ランボが少女時代の彼女に逢う度に感じるのは、彼が10年後にも  
口説き落とそうと苦心している女性の雰囲気とあまりにも  
変わらないという事だった。  
世間の常識枠から外れた行動が目立つ彼女だが、明るくて優しくて、  
同じ場を共有するだけで他人をも和ませる空気を醸し出している。  
過去でも元の時代でも15才ランボは彼女から「エロ!ヘンタイ!!」  
扱いを受けていたが、いかに迷惑そうな素振りをされても心底  
嫌われてはいないのは判るので、修復のしようが無い程に愛想を  
尽かされるまでは時間の許す限り傍に居たいと思っていた。  
 
――残り3分  
 
アスファルトから煙が立ちそうな急停止をして呼吸を整えている  
ランボの気持ちを知ってか知らずか、制服姿のハルは彼が近寄ると  
後退り、鞄を盾に真赤な顔を隠しながら叫ぶ。  
「はひぃー!ま、また・・・来ましたね・・・!!も〜その姿の時は  
来ないでって言ったじゃないですかっ!よ、寄らないで下さい、  
エロが感染しちゃう!!」  
その言葉も多分、きっと、思春期にありがちな潔癖さの表れ  
なのだろうし、それどころか何年経ってもちっともエロくなって  
くれませんよと言いたくなるのを抑えながら、ランボは型通りの  
挨拶をした。  
「どうも・・・親愛なる若きハルさん。
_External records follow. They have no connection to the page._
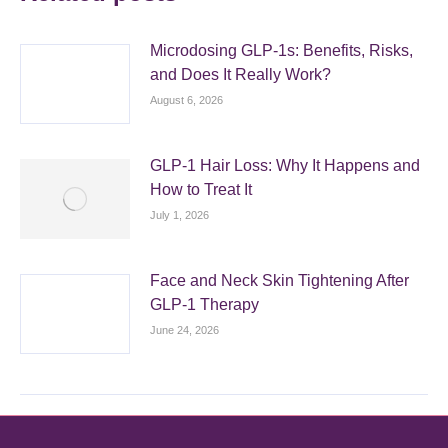
Microdosing GLP-1s: Benefits, Risks,
and Does It Really Work?
August 6, 2026
GLP-1 Hair Loss: Why It Happens and
How to Treat It
July 1, 2026
Face and Neck Skin Tightening After
GLP-1 Therapy
June 24, 2026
大丈夫です、今日もきちんと  
留めてますから」  
駆けながらシャツのボタンは全部留めた。  
いずれファッションセンスを否定されることが無くなる(諦めてもらえる)  
その日まで、なるべく彼女を嫌がらせたくない。  
「そーいう問題じゃなくって・・・存在自体がエロっちーんですってば!!」  
「そうですか、すいません」  
気もそぞろに謝罪して時計を確認する。  
 
――残り2分  
 
ここまでの浪費が惜しい。  
部活帰りのハルに出会えたのは僥倖には違いないが。  
 
日本の秋は太陽が沈むのが早くて、彼らの頭上にも既に薄闇が迫って来ており、  
幸いにも通行人は居なかった。  
次に5才の自分に呼び出された時こそと決意を固めていた計画をいよいよ実行に  
移せる好機が巡って来たのだ。  
「どーしていつもいつもいっつも、ランボちゃんに呼び出される度にハルんとこに  
来ようとすんですか!」  
「それはいつも申し上げているように、ハルさんを愛しているからですが」  
「ぎあー!!あああああ愛とかハズカシー単語を軽々しく口にしちゃうのやめて下さいって  
前にも言いましたよねえ!?私のランボちゃんはあのウザカワイイちっちゃいランボちゃん  
だけですとも!あと、ハルが好きなのはあくまでツナさんなんですってば!!」  
「そりゃ・・・ボンゴレのボスに容易に勝てるとは思っていませんけどね」  
牽制してブンブン鞄を振り回しているハルの腕を絡め取った。  
スポーツをしているといっても、演技を人に見せる競技だから目立った筋肉の  
付き方はしておらず、腕は細く、腰も同様だった。  
ハルの抵抗が一段と激しくなったのにも構わずランボは顔を寄せる。  
鞄を放り出したハルの爪で顔を引っ掻かれたし、うなじに回した手で暴れる頭を  
押さえても歯が音を立ててぶつかった。  
どんなシチュエーションでも自分はこの時代で痛い目を見ずには帰れないらしいと思った。  
「!・・・!!」  
歯を固く喰い縛るハルの唇を自分のそれで包み、柔らかくふっくらした感触と温度を夢見心地で追う。  
「っふ・・・」  
鼻で呼吸出来る事を忘れたハルの口が酸素を求めて開くと、今度こそ容赦無く口内を貪った。  
 
――残り1分  
 
 
ハルはランボに抱えられるままぐったりしていた。  
これで15才の自分を13才時の彼女に男として印象付けられただろうか。  
それとも、もしかすると今の行為で10年後への道筋を打ち壊して  
しまっていて、帰った先には元の自分が知るハルとは違うハルが  
いたりして・・・。  
 
まだ25才の自分を呼び出したことが無いランボに、今更のように  
そんな不安が押し寄せてきた。  
彼女に氷のような冷たい目で見られたら「ガ・マ・ン」の呪文も  
効かない。  
「・・・すいませんでした・・・」  
小さく謝る情けない声に、ハルの肩に力が入って姿勢が戻ったと  
思うと、ランボの腹に強烈な蹴りが入れられた。  
「・・・!!!!!」  
無言でのたうつランボに、涙を滲ませたハルが叫ぶ。  
「ファーストキスがディープって!どーいう神経ですよー!!」  
「・・・・・・・・・はぁ・・・?」  
それはキスの事実では無く、キスの仕方に怒っているという  
事か・・・とランボが聞き返そうとした時、  
忌まわしいリミットが訪れた。  
 
 
きょとんと自分を見詰め返す牛柄の服を着た幼児を見て、  
ハルは盛大な溜息をついていた。  
「もう・・・信じられません。きちんと手順を踏んで口説くでも無く  
あれですか・・・しかもやり逃げだなんてサイテーですね。  
本当にどーいう神経してんだか改めて質問し直しますからね」  
鞄片手に抱き上げた何も知らない子供相手に文句を言いながら、  
毎回毎回必死の形相で駆け付ける5分間の男の面影をそこに見て、  
ハルはくすくすと笑いながら家路についた。